LESSON - Improve Your Analysis Capabilities
By Craig Abramson, Senior Technical Analyst, Syncsort Incorporated
Today’s businesses are accumulating ever-increasing volumes of data from a variety of different sources at record paces. For example, a successful Web site alone can generate over a billion clickstream records a day. Now add to this the data generated daily from high-volume transaction processing, coupled with detailed historical transactions already stored in a data warehouse. Then there’s the inventory and billing data, detailed financial information, customer data, and much more. While the growth of the data results in longer processing time, increased hardware costs, and more administrative requirements, demands on the data have also been increasing. This lesson describes two ways in which you can prepare your data in order to meet these demands: by performing data transformations and utilizing metadata.

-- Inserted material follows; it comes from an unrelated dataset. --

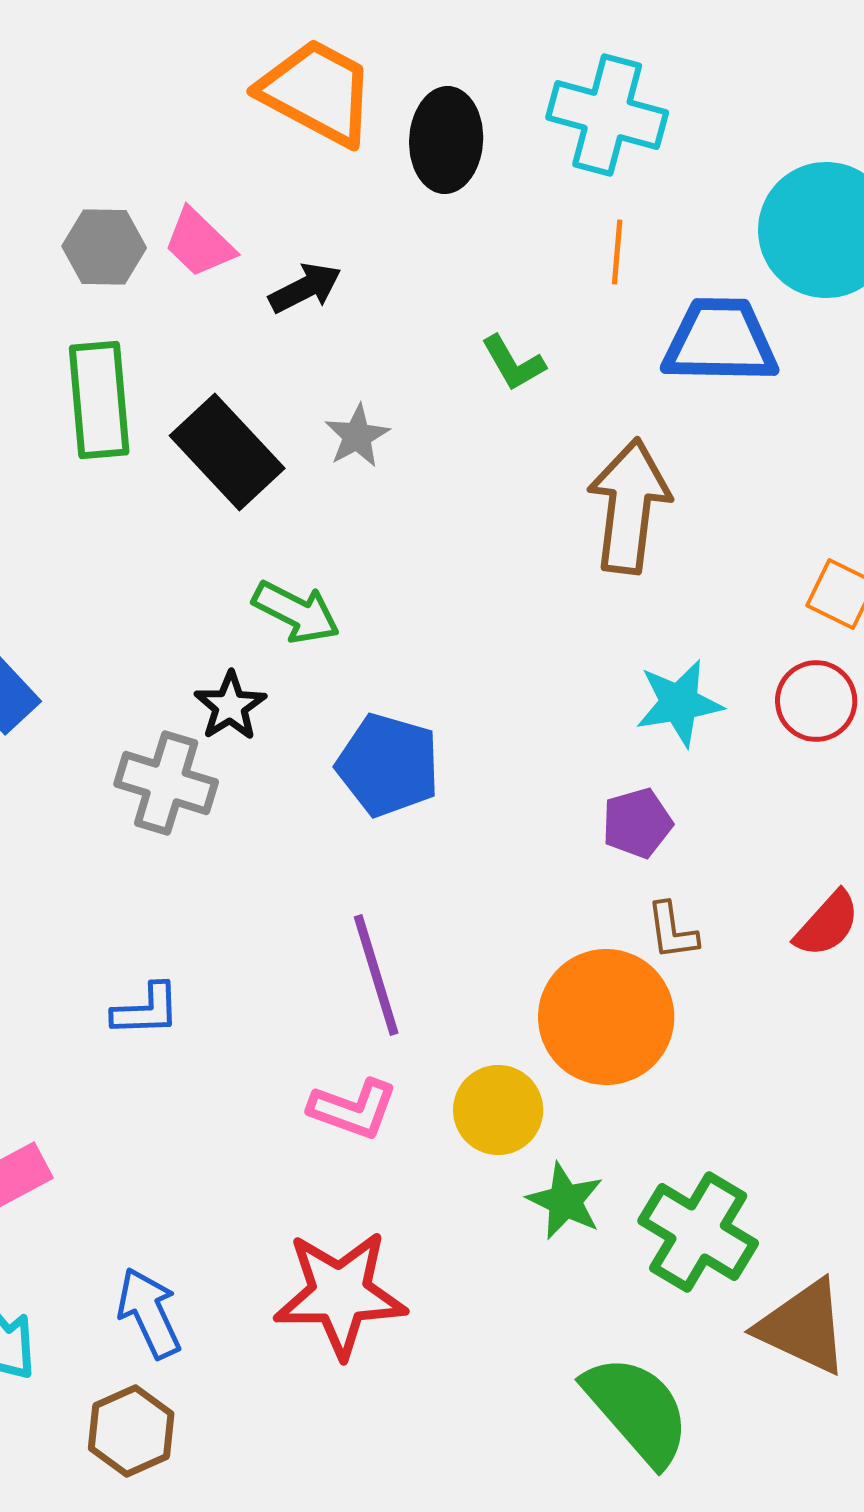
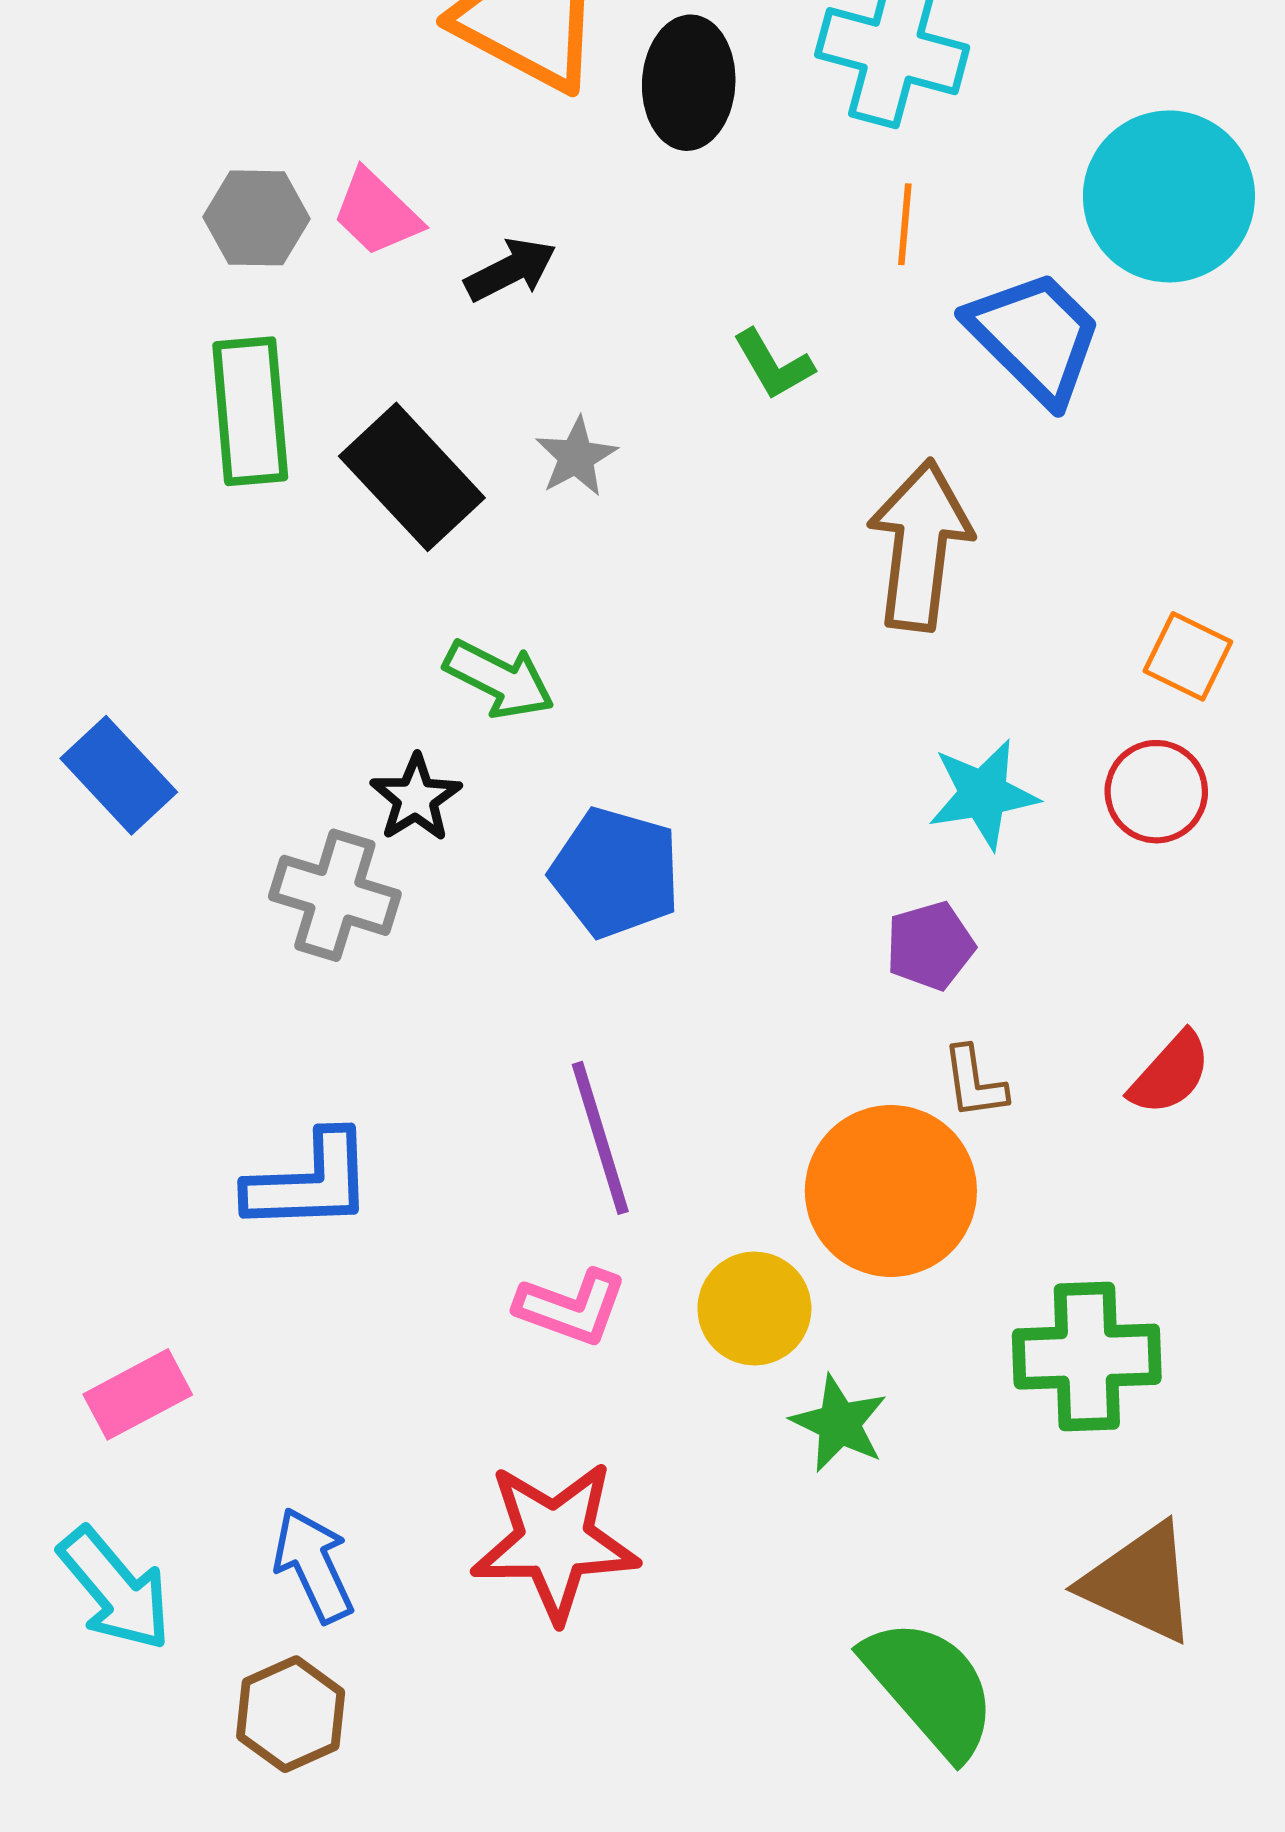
blue trapezoid: (720, 341) -> (1035, 337), turned 44
blue L-shape: (146, 1010) -> (310, 1182), size x1.5
green cross: (698, 1232) -> (1087, 1357), moved, turned -33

Transform Your Data for Faster Queries
Transforming your data makes it easier and more efficient for you to directly access just the information that you need, minimizing the elapsed time of your queries. There are three different levels in which the data transformation processes can take place in order to reduce the elapsed times of your applications and speed the analysis of information:
Source level operations. At this level, you can convert database tables to flat files and vice versa.
Record level operations. This would encompass such processes as joins, sorts, merges, or just copying records to the appropriate target(s). Before outputting the records, they can then be filtered or reformatted for faster access. You can also perform aggregations at this level. Aggregates are one of the best ways to speed warehouse queries. A query answered from base-level data can take hours and involve millions of data records and millions of calculations. With precalculated aggregates, the same query can be answered in seconds with just a few records and calculations.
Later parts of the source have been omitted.